Segment Start: Records for processing
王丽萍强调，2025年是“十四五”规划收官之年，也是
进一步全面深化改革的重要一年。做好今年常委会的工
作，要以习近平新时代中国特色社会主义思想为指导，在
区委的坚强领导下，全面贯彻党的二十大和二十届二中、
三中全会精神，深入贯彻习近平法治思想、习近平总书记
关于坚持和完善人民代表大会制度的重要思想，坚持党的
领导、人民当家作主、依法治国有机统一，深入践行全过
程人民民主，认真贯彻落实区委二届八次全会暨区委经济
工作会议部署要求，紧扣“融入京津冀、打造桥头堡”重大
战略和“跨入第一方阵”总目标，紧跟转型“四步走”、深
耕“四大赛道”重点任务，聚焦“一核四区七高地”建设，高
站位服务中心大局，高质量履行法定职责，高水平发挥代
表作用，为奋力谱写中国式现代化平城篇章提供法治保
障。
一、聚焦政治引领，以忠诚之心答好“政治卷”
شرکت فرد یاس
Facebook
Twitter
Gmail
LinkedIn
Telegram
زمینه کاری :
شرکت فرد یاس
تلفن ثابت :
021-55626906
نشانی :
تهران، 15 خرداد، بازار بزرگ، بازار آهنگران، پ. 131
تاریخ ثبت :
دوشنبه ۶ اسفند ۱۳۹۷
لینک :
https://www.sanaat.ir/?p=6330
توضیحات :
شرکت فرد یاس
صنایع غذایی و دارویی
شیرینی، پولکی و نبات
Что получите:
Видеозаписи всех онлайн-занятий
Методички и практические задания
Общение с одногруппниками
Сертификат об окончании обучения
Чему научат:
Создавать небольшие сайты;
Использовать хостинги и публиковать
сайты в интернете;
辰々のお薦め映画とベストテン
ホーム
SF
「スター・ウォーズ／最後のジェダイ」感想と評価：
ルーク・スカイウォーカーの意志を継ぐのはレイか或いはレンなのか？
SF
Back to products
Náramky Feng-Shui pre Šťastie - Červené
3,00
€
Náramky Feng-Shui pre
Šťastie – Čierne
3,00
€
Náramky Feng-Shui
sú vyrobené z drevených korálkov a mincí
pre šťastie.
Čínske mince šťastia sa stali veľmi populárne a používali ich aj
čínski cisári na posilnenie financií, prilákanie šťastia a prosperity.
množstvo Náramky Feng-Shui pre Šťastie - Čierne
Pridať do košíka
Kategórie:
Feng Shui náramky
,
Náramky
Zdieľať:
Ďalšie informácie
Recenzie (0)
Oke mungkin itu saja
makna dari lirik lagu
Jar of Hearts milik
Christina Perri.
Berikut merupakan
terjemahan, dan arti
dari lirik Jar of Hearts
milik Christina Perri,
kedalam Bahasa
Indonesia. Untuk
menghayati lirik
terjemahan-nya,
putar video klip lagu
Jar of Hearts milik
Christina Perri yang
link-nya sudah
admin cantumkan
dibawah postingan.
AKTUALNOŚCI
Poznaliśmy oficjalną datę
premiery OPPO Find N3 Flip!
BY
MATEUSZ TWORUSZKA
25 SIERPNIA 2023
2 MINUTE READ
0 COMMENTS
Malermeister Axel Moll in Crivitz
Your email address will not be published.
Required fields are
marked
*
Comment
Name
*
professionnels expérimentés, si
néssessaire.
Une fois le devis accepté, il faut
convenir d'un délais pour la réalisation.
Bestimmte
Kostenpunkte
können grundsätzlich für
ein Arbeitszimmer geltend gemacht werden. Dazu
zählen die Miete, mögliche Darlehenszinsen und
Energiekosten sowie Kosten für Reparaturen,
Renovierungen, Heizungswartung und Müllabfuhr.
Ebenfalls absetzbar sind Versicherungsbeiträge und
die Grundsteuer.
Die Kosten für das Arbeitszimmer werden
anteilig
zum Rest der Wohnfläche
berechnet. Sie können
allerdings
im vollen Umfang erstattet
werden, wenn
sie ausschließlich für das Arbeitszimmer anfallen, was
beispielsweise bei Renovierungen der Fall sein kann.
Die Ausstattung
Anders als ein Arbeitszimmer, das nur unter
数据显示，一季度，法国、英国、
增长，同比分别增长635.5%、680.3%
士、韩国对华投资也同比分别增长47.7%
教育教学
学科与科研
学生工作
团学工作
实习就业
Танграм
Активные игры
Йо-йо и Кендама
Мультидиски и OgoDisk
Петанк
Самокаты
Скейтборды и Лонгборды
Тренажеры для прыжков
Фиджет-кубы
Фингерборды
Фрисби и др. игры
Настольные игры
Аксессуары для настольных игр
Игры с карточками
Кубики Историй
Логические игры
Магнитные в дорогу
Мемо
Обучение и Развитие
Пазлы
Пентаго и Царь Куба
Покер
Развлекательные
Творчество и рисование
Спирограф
Segment End: Records for processing
What is wanted is an exact repeat of the lines from the one with "Die Ausstattung" through the last line of the listing above, and no other text.

Die Ausstattung
Anders als ein Arbeitszimmer, das nur unter
数据显示，一季度，法国、英国、
增长，同比分别增长635.5%、680.3%
士、韩国对华投资也同比分别增长47.7%
教育教学
学科与科研
学生工作
团学工作
实习就业
Танграм
Активные игры
Йо-йо и Кендама
Мультидиски и OgoDisk
Петанк
Самокаты
Скейтборды и Лонгборды
Тренажеры для прыжков
Фиджет-кубы
Фингерборды
Фрисби и др. игры
Настольные игры
Аксессуары для настольных игр
Игры с карточками
Кубики Историй
Логические игры
Магнитные в дорогу
Мемо
Обучение и Развитие
Пазлы
Пентаго и Царь Куба
Покер
Развлекательные
Творчество и рисование
Спирограф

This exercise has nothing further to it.